Case study and hourly structure. Figure 1 shows a holiday week in July 2012 where TFT’s interval expands around demand peaks and tightens during low-demand periods. Figure 2 decomposes MAE by hour-of-day in UCI: for every model, errors are higher at commuting (≈08:00) and evening (≈17–18:00) peaks than during overnight hours, reflecting heteroskedastic demand. N-BEATS exhibits the lowest MAE at most hours, suggesting it captures strong diurnal seasonality more effectively than the Transformer encoders in this one-hour-ahead setting.
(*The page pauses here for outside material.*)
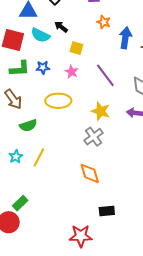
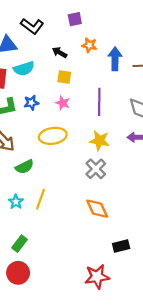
black arrow: (61, 27) -> (60, 52), moved
cyan semicircle: (40, 35) -> (24, 69), turned -36
purple line: (105, 75) -> (99, 102), turned 45
green rectangle: (20, 203) -> (19, 244), moved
Interpretability. Figure 3 summarizes TFT variable selection weights. The most influential covariates include hour-of-day indicators (e.g., hr_17 denotes the 17:00 one-hot feature), seasonality indicators (month and season), and adverse weather categories (e.g., weathersit_3 denotes light rain/snow), along with continuous humidity (hum) and temperature variables (temp, atemp). For local explanation of the tree baselines, SHAP (SHapley Additive exPlanations) is directly applicable (Lundberg and Lee 2017), while TFT’s built-in selection provides a compact global ranking.
Implications. Across two cities, strong point forecasts do not guarantee calibrated uncertainty: models with the lowest MAE often under-cover. For capacity planning and rebalancing, we recommend training with quantile losses and explicitly auditing coverage under holidays and extreme weather.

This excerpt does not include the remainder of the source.